Kala nama, jargon, panji sudah berhiruk-pikuk, maka kali ini memasuki fase akut. Panen banyak bermunculan narasi - narasi yang menegasikan NKRI dalam wacana pemisahan Papua. Salah satunya adalah jargon "Kami Bukan Merah Putih, Kami Bintang Kejora" yang demikian populer. Menanggapi kasus tersebut pemerintahan Jokowi mencoba hati - hati dan cenderung permisif. Apalagi media saat itu masih menyorot perkembangan Freeport yang selalu berkesan kontroversi. Tak cuma jargon, lama - lama kasus berlanjut dengan kerapnya bentrok antara aparat dengan kelompok masyarakat lokal Papua, kadangkala berbaku tembak. Bahkan belum sebulan lalu ada prajurit yang terbunuh kala terjadi baku tembak. Lagi - lagi pemerintah permisif. Ini blunder keteledoran yang bukan main mencolok. Prajurit TNI telah terbunuh. Namun, permisif. Kita bisa apa.

Okelah bisa jadi tensi permisif ini penilaian subyektif, dan lantas kita butuh perbandingan. Mari kita bandingkan. Saya sebut permisif setidaknya bila dibandingkan dengan era Orde Baru yang nampak sama sekali tidak permisif. Terlihat Orde Baru sangat struggling dalam berjibaku mempertahankan Irian Jaya, dan juga menjaga simbol - simbol NKRI dimanapun termasuk di Irian Jaya. Buktinya, setidaknya ada pasukan yang berjaga di tanah Papua. Itu pemberangkatan yang resmi diumumkan oleh pemerintah. Yang operasi senyap tentunya tidak ada yang faham. Itu bedanya. Sifat permisif pemerintah terhadap riak - riak subversif seperti yang sering muncul sekarang, sepertinya tidak pernah ada di jaman Orde Baru. Orde baru memang struggle dalam hal seperti ini. Cenderung over dosis, namun terbukti mampu mempertahankan Irian Jaya dan memadamkan gejolak yang ada.

Tak bisa dipungkiri, memang Orde Baru memiliki gen militeristik sebagai garda depan kestabilan pemerintahan. Dwi Fungsi ABRI menjadi mesin stabilitas di semua sektor.

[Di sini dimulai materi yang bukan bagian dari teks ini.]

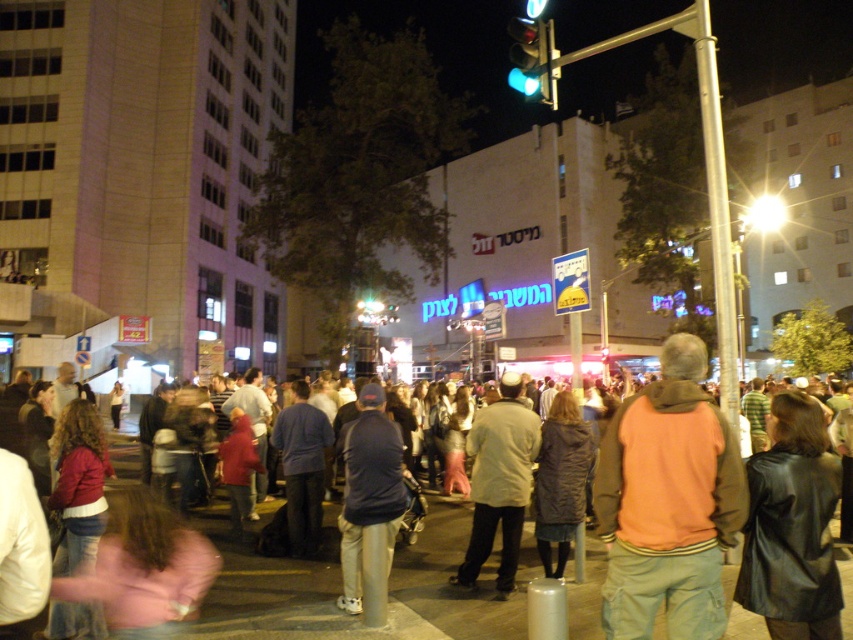 Question: Which of the following is the farthest from the observer?

Choices:
 (A) (241, 573)
 (B) (489, 461)
 (C) (370, 616)
 (D) (514, 52)

Answer: (D)

Question: Considering the relative positions of dark gray jacket at center and light brown leather jacket at center in the image provided, where is dark gray jacket at center located with respect to light brown leather jacket at center?

Choices:
 (A) right
 (B) left

Answer: (B)

Question: Which point appears closest to the camera in this image?

Choices:
 (A) (749, 561)
 (B) (456, 502)
 (C) (511, 589)
 (D) (606, 435)

Answer: (D)

Question: Based on their relative distances, which object is nearer to the dark blue jacket at center?

Choices:
 (A) black leather jacket at lower right
 (B) light brown leather jacket at center
 (C) dark gray jacket at center
 (D) orange fleece jacket at center

Answer: (B)

Question: Can you confirm if dark gray jacket at center is positioned to the left of green glass traffic light at upper center?

Choices:
 (A) yes
 (B) no

Answer: (A)

Question: Can you confirm if orange fleece jacket at center is positioned below dark gray jacket at center?

Choices:
 (A) no
 (B) yes

Answer: (A)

Seakan tidak peduli dengan LSM - LSM yang mengritiknya dengan berbagai alasan humanisme dan romantisme nilai universal. Gak ada romantisme. Pokok e NKRI harga mati, gak ikut NKRI ya digebug. Itu gaya Orde Baru dulu.

Bila pemerintah kali ini memang cermat dan tidak sedang disibukkan dengan hal - hal yang tidak perlu, harusnya pemerintah sekarang waspada. Meluangkan waktu untuk memikirkan hal ini. Bukan merespon alakadarnya lantas permisif dan pembiaran "entar - besok - entar - besok". Karena potensi disintegrasi bangsa itu terlihat makin menganga. Apa yang dilakukan pemerintah rasanya kurang strategis. Hanya semacam respon unyu-unyu semata. Bila ada kasus, maka ujug - ujug berusaha dipadamkan. Apa yang dilakukan adalah lebih sebagai tindakan koreksi, bukan pencegahan. Memang sih, ini terserah pilihan pemegang kekuasaan. Namun, sebaiknya jangan teledor. Jangan merespon ala unyu-unyu saja. Sekali teledor mercon renceng akan meletus-letus berturutan.

Memang potensi permasalahan disintegrasi seperti apaan sih ? Sejatinya ada beberapa wilayah yang berpotensi memisahkan menjadi negeri kecil, seperti Aceh. Alhamdulillah ternyata Aceh lebih sabar dalam menyikapi keteledoran - keteledoran ini. Aceh dengan pola hukum syariah yang tersendiri, tidak lantas melepaskan diri, walau potensi itu ada dan kadang juga meletup. Demikian juga Jogyakarta yang memiliki sistem kepemimpinan yang berbeda dengan cara daerah lain. Ndilalah-nya Jogyakarta juga masih bersabar dan bisa memandang sisi positif yang selalu ada, entah besar - entah kecil. Cool aja.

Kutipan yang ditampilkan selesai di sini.